Publié le par Gérard

Par Grégoire Biseau, envoyé spécial à Pont-Evêque (Isère)

Nicolas Sarkozy chez Seb, à Pont-Evêque, dans l'Isère, le 19 janvier 2011. (Photo Reuters)

«Je ne sais pas pourquoi ils me laissent tout seul. Alors que c'est ici que cela se passe.» Ce matin, juste avant la présentation des vœux aux forces économiques à Lyon, Nicolas Sarkozy est à l'usine Seb de Pont-Evêque en Isère. Et le président de la République s'étonne. Il s'étonne que ses concurrents à la présidentielle le «laissent tout seul» aller dans les usines.

 

Etrange. Car mercredi, Marine Le Pen était à Sochaux avec les ouvriers de PSA. La veille c'était le couple Hollande-Aubry qui était de visite à Gandrange. Tous au nom du produire en France. Mais le chef de l'Etat feint de ne pas le savoir. Il aimerait qu'on lui reconnaisse une antériorité. Voir une expertise. «On ne connaît pas les usines», lâche-t-il. Comprendre: ils (ses concurrents) ne connaissent pas les usines. «Ça fait depuis très longtemps que je les arpente.»

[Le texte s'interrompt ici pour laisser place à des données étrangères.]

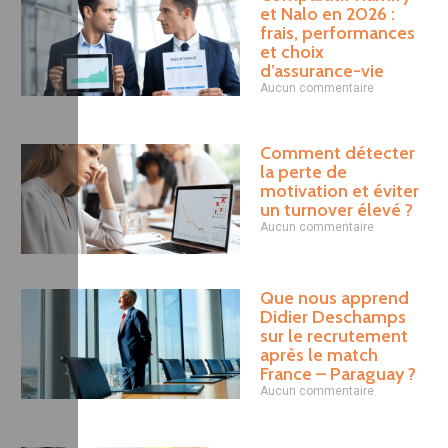
et Nalo en 2026 :
frais, performances
et choix
d’assurance-vie
Aucun commentaire
Comment détecter
la perte de
motivation et éviter
un turnover élevé ?
Aucun commentaire
Que nous apprend
Didier Deschamps
sur le recrutement
après le match
France – Paraguay ?
Aucun commentaire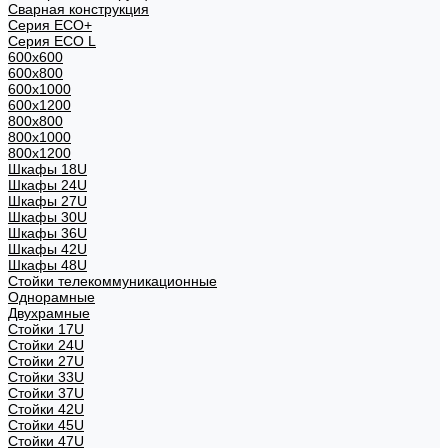
Сварная конструкция
Серия ECO+
Серия ECO L
600x600
600x800
600х1000
600х1200
800x800
800х1000
800х1200
Шкафы 18U
Шкафы 24U
Шкафы 27U
Шкафы 30U
Шкафы 36U
Шкафы 42U
Шкафы 48U
Стойки телекоммуникационные
Однорамные
Двухрамные
Стойки 17U
Стойки 24U
Стойки 27U
Стойки 33U
Стойки 37U
Стойки 42U
Стойки 45U
Стойки 47U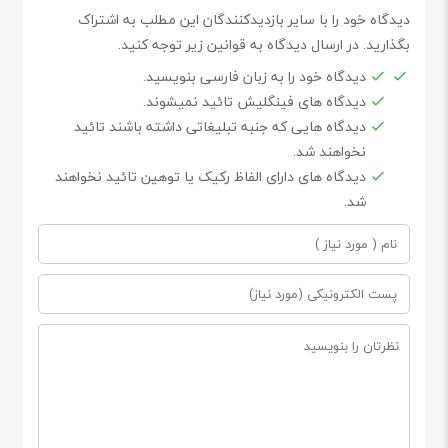
دیدگاه خود را با سایر بازدیدکنندگان این مطلب به اشتراک
بگذارید. در ارسال دیدگاه به قوانین زیر توجه کنید.
دیدگاه خود را به زبان فارسی بنویسید.
دیدگاه های فینگلیش تائید نمیشوند.
دیدگاه هایی که جنبه تبلیغاتی داشته باشند تائید
نخواهند شد.
دیدگاه های دارای الفاظ رکیک یا توهین تائید نخواهند
شد.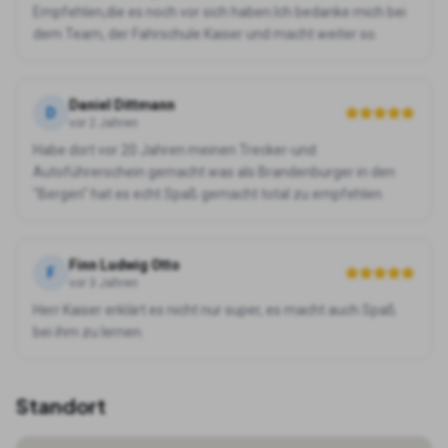
Empfehlen,die es noch vor sich haben.Ich bedanke mich bei
dem Team, der Fahrschule Kaiser und macht weiter so.
Daniel Dittmann
D
vor 2 Jahren
Habe dort vor 20 Jahren meinen Trecker-und
Autoführerschein gemacht was als Brandenburger in den
"Bergen" hat es echt Spaß gemacht total zu empfehlen
Finn Ludwig Otto
F
vor 3 Jahren
Herr Kaiser erklärt es nicht nur super, es macht auch Spaß
bei ihm zu lernen.
Standort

Devant les salariés de cette usine Seb de 900 personnes (qui exporte les trois quarts de sa production), le chef de l'Etat a vanté la solidarité ouvrière où «chacun est sur un pied d'égalité»,«l'on se serre les coudes car c'est dur pour tout le monde». Surtout, il a entamé son travail de pédagogie sur son projet de TVA sociale, mais sans jamais prononcer l'expression.

 

«Si on reste comme on est, les délocalisations vont continuer, ça c'est la vérité.» «Il faut que les importations participent au financement de notre protection sociale», a répété Sarkozy, précisant que «le salaire ne sera pas touché». «C'est la clé, pour garroter la perte du sang industriel de la France.» En quittant l'usine, le chef de l'Etat échange quelques mots avec un salarié et lui confie dans le creux de l'oreille que «lui préférerait travailler ici que dans une banque ». «Car ici, c'est concret». Politique aussi.